Published:Wednesday | June 24, 2020 | 12:24 AMEdmond Campbell/Senior Parliamentary Reporter
Finance Minister Dr Nigel Clarke.
Finance Minister Dr Nigel Clarke.

THE POVERTY rate declined by 40 per cent to 12.6 per cent in 2018, representing the lowest percentage recorded in 10 years, Finance and the Public Service Minister Dr Nigel Clarke announced in Parliament on Tuesday.

But while acknowledging the sharp reduction in poverty over the 2017 out-turn, Opposition Spokesman on Finance Mark Golding indicated that what mattered to the Jamaican people at this time was the severe economic situation facing the country in the wake of COVID-19.

“What we need to hear is what is to be done to get the country out of this mess and how the Jamaican people can have their hope restored and the economy can begin to recover,” Golding contended.

Clarke was at pains to point out that the rate of poverty in 2018 - 6.7 percentage points fewer than a year earlier - was the lowest since 2008.

He told his parliamentary colleagues that the decline could be attributed to an increase in real gross domestic product (GDP), a rise in employment, an uptick in some households receiving remittances, as well as a slowing in the rate of inflation.
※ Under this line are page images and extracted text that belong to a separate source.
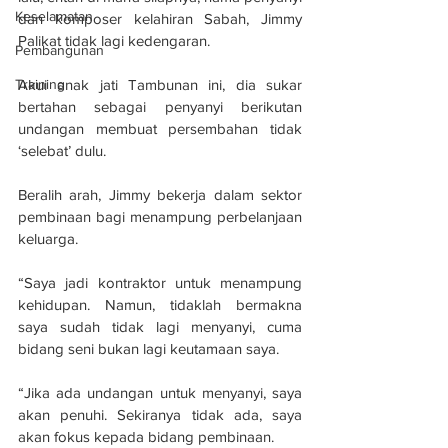
Keselamatan
dan komposer kelahiran Sabah, Jimmy 
Palikat tidak lagi kedengaran.
Pembangunan
Akui anak jati Tambunan ini, dia sukar 
Training
bertahan sebagai penyanyi berikutan 
undangan membuat persembahan tidak 
‘selebat’ dulu.
Beralih arah, Jimmy bekerja dalam sektor 
pembinaan bagi menampung perbelanjaan 
keluarga.
“Saya jadi kontraktor untuk menampung 
kehidupan. Namun, tidaklah bermakna 
saya sudah tidak lagi menyanyi, cuma 
bidang seni bukan lagi keutamaan saya.
“Jika ada undangan untuk menyanyi, saya 
akan penuhi. Sekiranya tidak ada, saya 
akan fokus kepada bidang pembinaan.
Citing the main factors accounting for the overall decline in poverty, Clarke said that in 2018, Jamaica’s economy recorded a GDP growth rate of 1.9 per cent. He said that this represented the highest economic growth since 2006.
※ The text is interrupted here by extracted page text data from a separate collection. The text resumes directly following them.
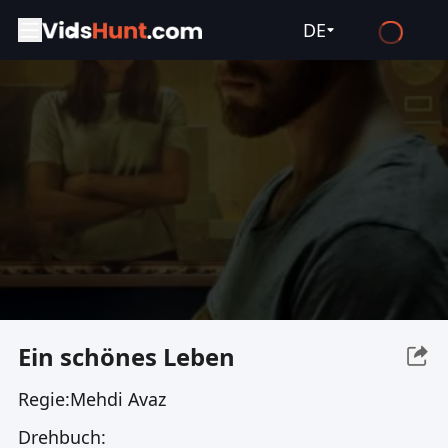
DE
English
Español
Français
Deutsch
Русский
العربية
日本語
Italiano
Ein schönes Leben
हिन्दी
Regie:
Mehdi Avaz
Türkçe
Drehbuch:
ไทย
Clarke asserted that before the onset of COVID-19 “all of Jamaica’s economic variables, including poverty, were moving in the right direction”.

However, this claim was challenged by Golding, who noted that for the December quarter of 2019, there was no growth.

“It is simply untrue that all of Jamaica’s economic variables were moving in the right direction prior to COVID,” he said.

Golding said that the Government’s provision of a safety net for the vulnerable was inadequate for an economy projected to shrink by six per cent in fiscal year 2020-2021.

As the stress of calamity soaks in daily, the cries will get louder and more desperate, Golding added.